In California, home to nearly 40 million people and a desert climate in large parts of the state, efficient water use is critical. In the face of such demand and a limited supply, water recycling is increasingly common throughout the state. Major water recycling plants are already operating or in development in places like San Diego and Orange counties while a multi-billion-dollar plant has been proposed in nearby Los Angeles County.
The State Water Resources Control Board has set a statewide goal of increasing the use of recycled water to 2.5 million acre-feet by 2030. To help spur progress, the water board is expected to release regulations in 2023 that would allow recycled water to be introduced directly into drinking water systems through a process called direct potable reuse.
All water is naturally recycled and reused as part of the hydrologic cycle. Human-made water recycling, also known as water reclamation or water reuse, centers on using wastewater from homes and businesses that is treated enough to be reused safely.
Recycling wastewater can bolster local water supplies, improve water quality, save energy and reduce discharge and disposal costs of wastewater. Most recycled water comes from treated municipal wastewater or sewage, though other sources include domestic gray water.

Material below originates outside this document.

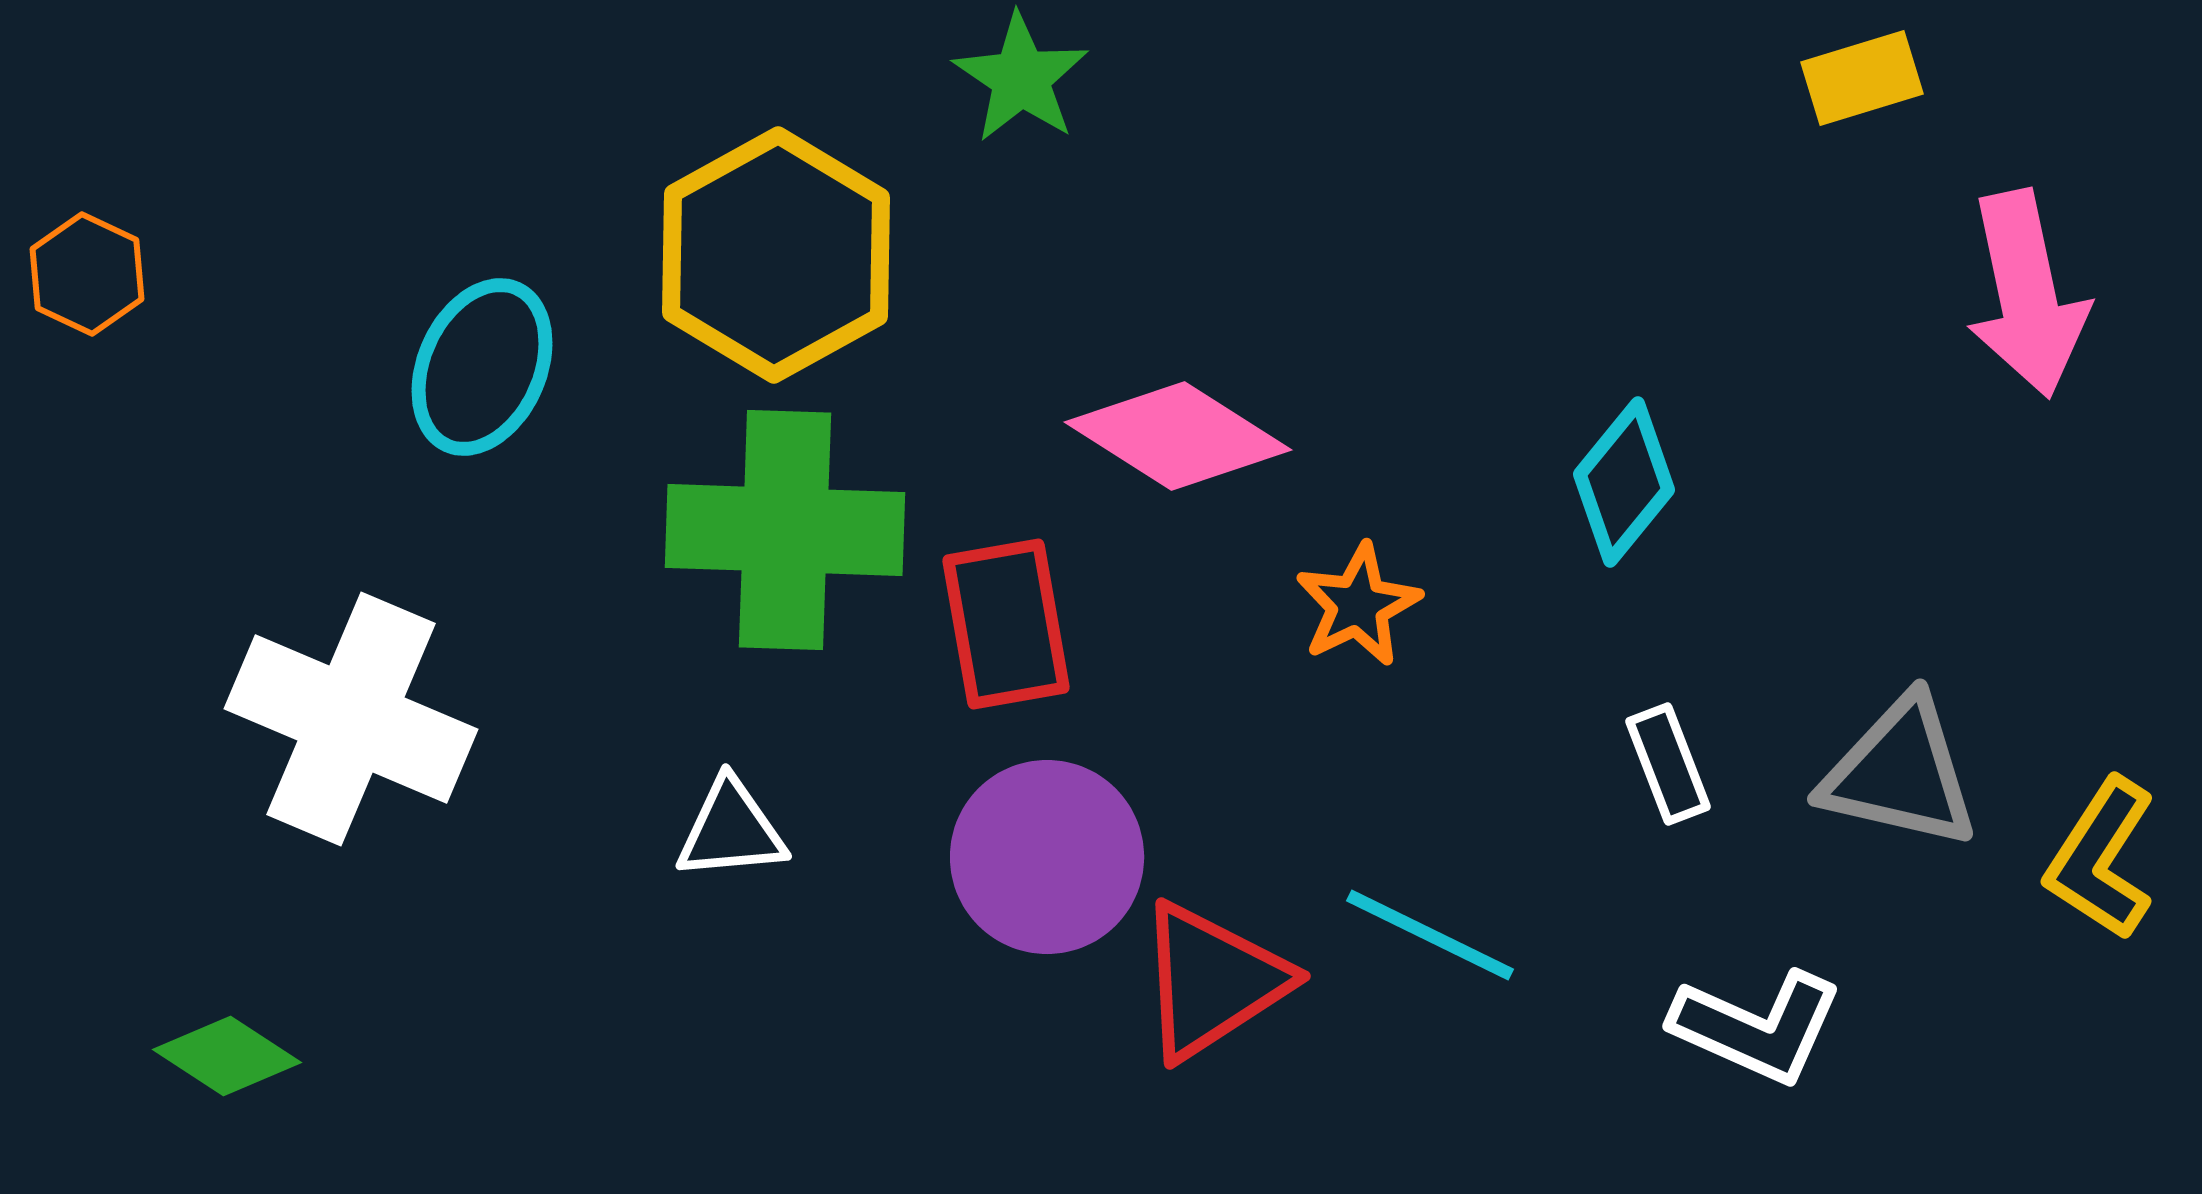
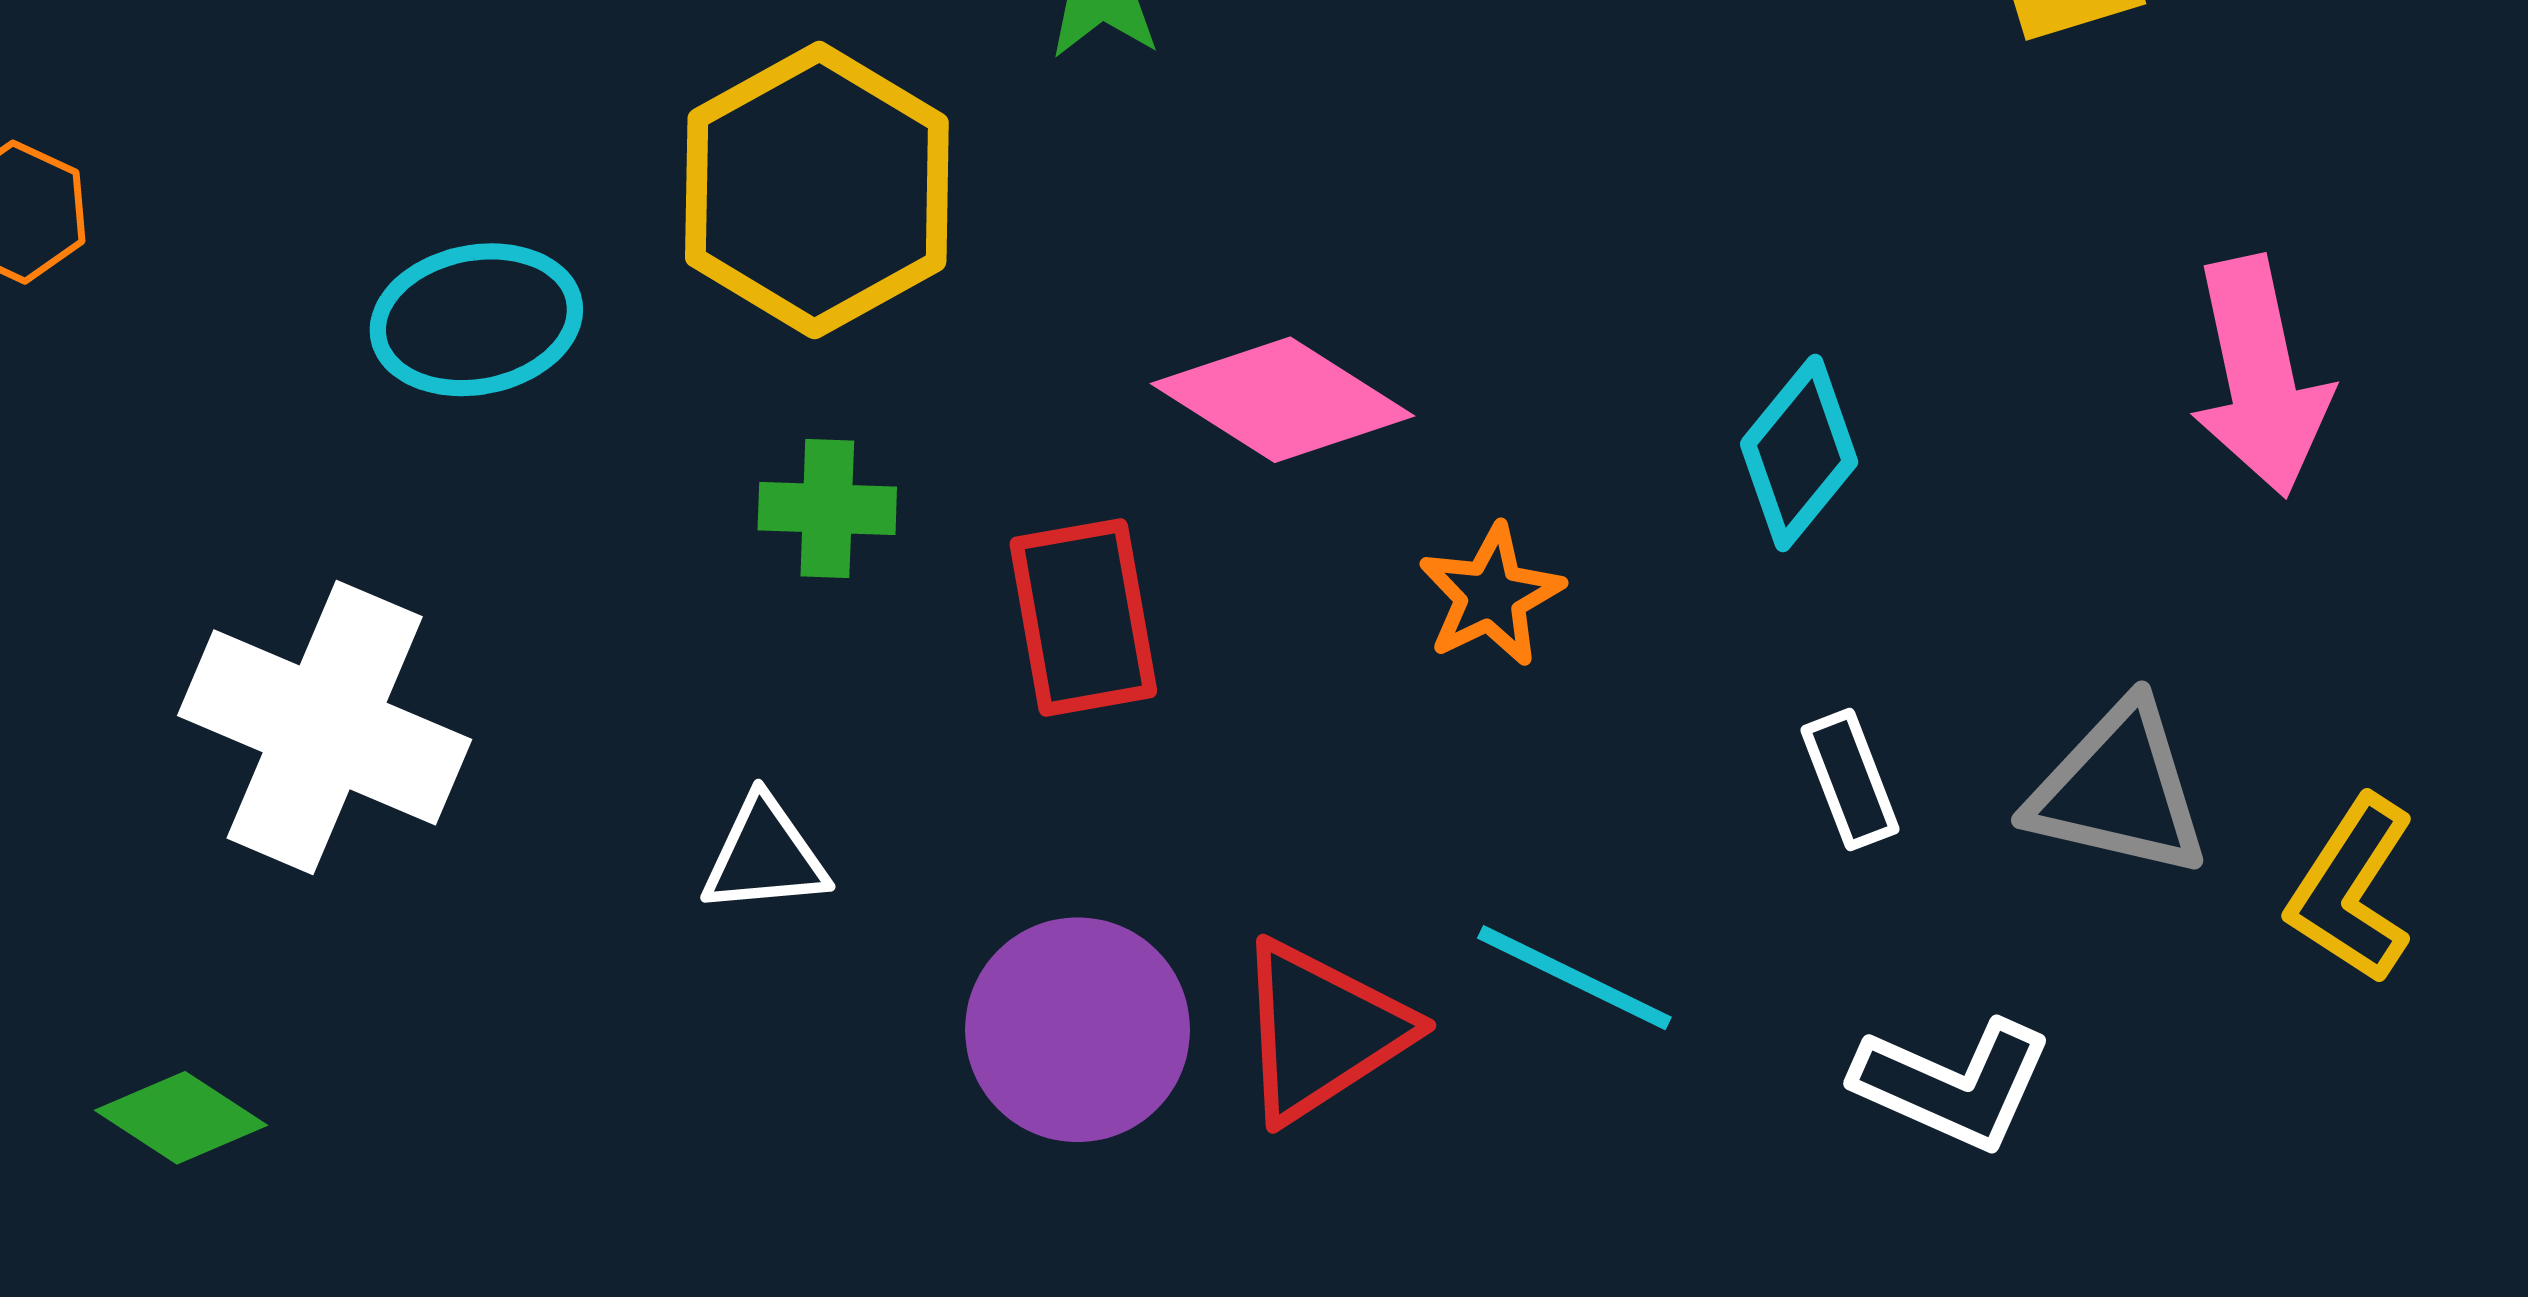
pink arrow: (2027, 294) -> (2260, 377), moved
cyan ellipse: (482, 367) -> (476, 320), turned 55
green cross: (785, 530) -> (827, 509), size x0.5
purple circle: (1047, 857) -> (1078, 1030), moved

According to the Pacific Institute, the state recycles about 728,000 acre-feet of water per year but it has the potential to more than triple the current urban reuse rate to 2.8 million acre-feet annually. Water management officials in the state are also shifting away from construction of new dams and reservoirs, making water recycling increasingly important.
Water Recycling Overview
Cities, farms, and industries are using recycled water as an alternative for a wide variety of not-potable and potable uses (treated drinking water for consumption). Non-potable uses include:
- landscape and crop irrigation
- stream and wetlands enhancement
- industrial processes
- recreational lakes, fountains and decorative ponds
- toilet flushing and gray water applications
- as a barrier to protect groundwater supplies from seawater intrusion
- wetland habitat creation, restoration, and maintenance
- groundwater recharge
Using recycled water for such applications reduces reliance on increasingly scarce and expensive surface water. It can also minimize groundwater overdraft and reduce discharges of treated wastewater into rivers and oceans.
Learn more about the process of recycling water in this video.
For different uses of water, there are different levels of treatment. The extent of treatment —secondary, tertiary or advanced —is determined by the initial quality of the water, the end-use application and state laws.
However, water recycling is not without drawbacks. Relatively high costs result from the need for treatment and storage facilities and a delivery system separate from the potable supply. Water quality can be an issue, as well. Recycled water, which generally contains more salt than traditional sources of water, can damage salt-sensitive crops, plants or groundwater basins.